Sin embargo, no se puede estar de acuerdo con esta opinión: las empresas rusas también necesitan rutas de transporte que corran entre las regiones sur y noroeste del país, por lo que entre los transportistas rusos probablemente habrá quienes se vuelvan fanáticos de la ruta Meridian.

Una contribución de no poca importancia para el desarrollo de la infraestructura de transporte de Rusia que se puede señalar es el hecho de que, en el marco de este proyecto, se prevé la construcción de un nuevo puente sobre el río Volga, uno de los ríos más anchos del país, en Rusia Provincia de Saratov.

Lo interesante es que la carretera para vehículos de motor se convertirá en una carretera de peaje. Esto significa que, además de los ingresos asociados con el desarrollo del transporte y el comercio de carga, el “Meridian” será rentable con solo ser utilizado. También debe tenerse en cuenta que una carretera de 2.000 kilómetros, además de la propia carretera asfaltada, requiere la creación de una amplia infraestructura para crear condiciones cómodas y seguras para el tráfico. Esta infraestructura incluye gasolineras, moteles, establecimientos de restauración, talleres de reparación, almacenes de repuestos, etc.
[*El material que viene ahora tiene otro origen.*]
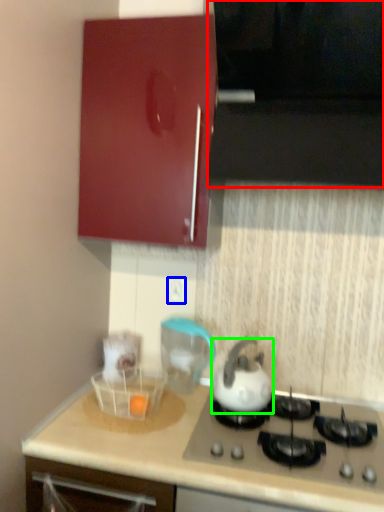 Question: Which is nearer to the vent (highlighted by a red box)? electric outlet (highlighted by a blue box) or kettle (highlighted by a green box).

Choices:
 (A) electric outlet
 (B) kettle

Answer: (B) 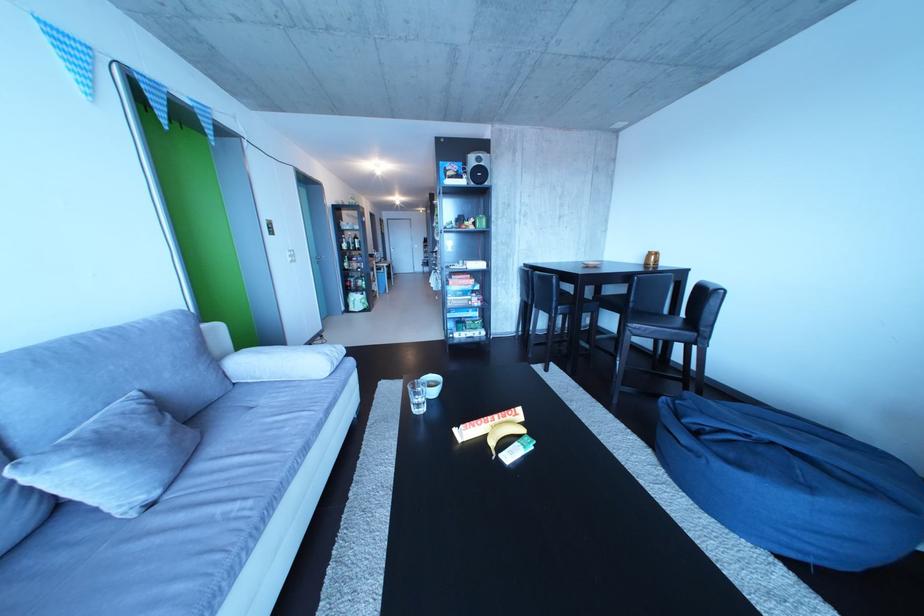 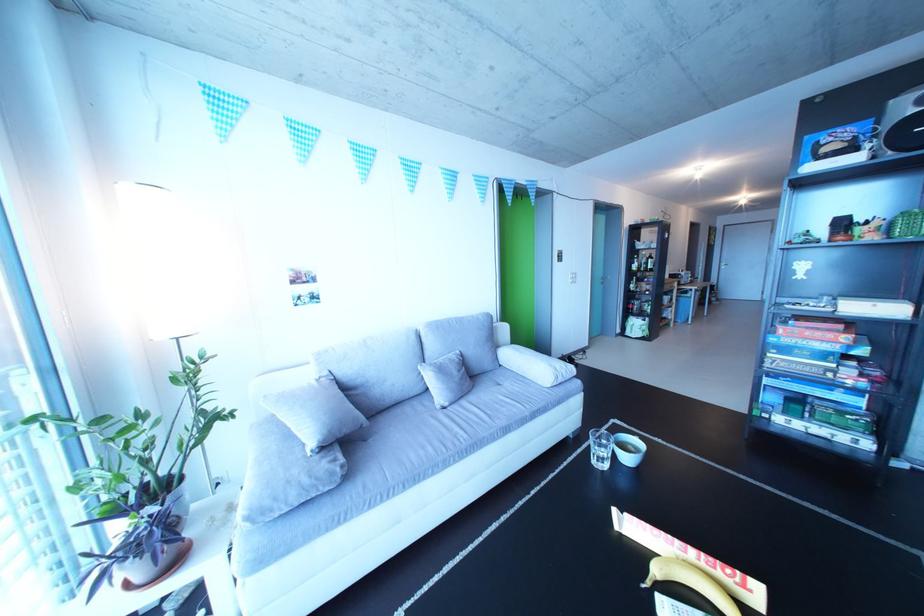 Where in the second image is the point corresponding to point 373,410 from the first image?

(594, 435) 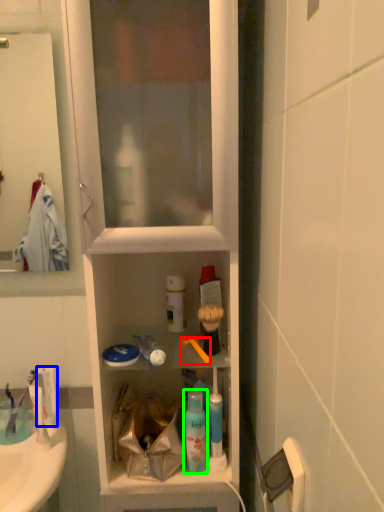 Question: Estimate the real-world distances between objects in this image. Which object is farther from brush (highlighted by a red box), toothpaste (highlighted by a blue box) or mouthwash (highlighted by a green box)?

Choices:
 (A) toothpaste
 (B) mouthwash

Answer: (A) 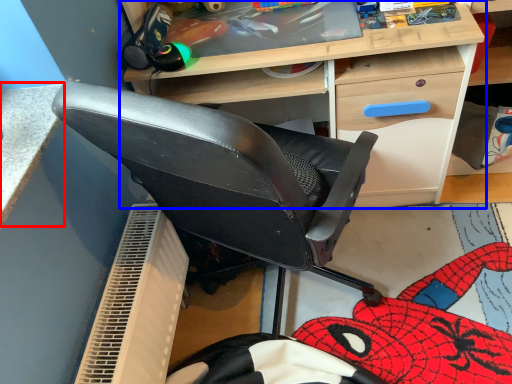 Question: Among these objects, which one is farthest to the camera, table (highlighted by a red box) or desk (highlighted by a blue box)?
Esto hace que la carretera Meridian, en toda su extensión, pueda considerarse un enorme centro de negocios, donde numerosas empresas podrán para ofrecer sus servicios, aportando ingresos a la economía a nivel federal y regional, y creando muchos puestos de trabajo.

El inicio de las obras de construcción del “Meridian” está programado para 2021. Se prevé que las operaciones de la autopista comenzarán en 2024.

Cualesquiera que sean las perspectivas financieras para el proyecto Meridian, debe tenerse en cuenta que esta carretera, diseñada para conectar a China con la Unión Europea, también conectará Kazajstán, Rusia y Bielorrusia, tres estados socios tanto en la EAEU como en la CSTO. Y no importa qué dirección tome el comercio chino-europeo, estos tres países podrán utilizar la nueva ruta para reforzar la medida en que cooperan en varios campos, incluidos aquellos que van más allá de los límites del comercio y las actividades comerciales.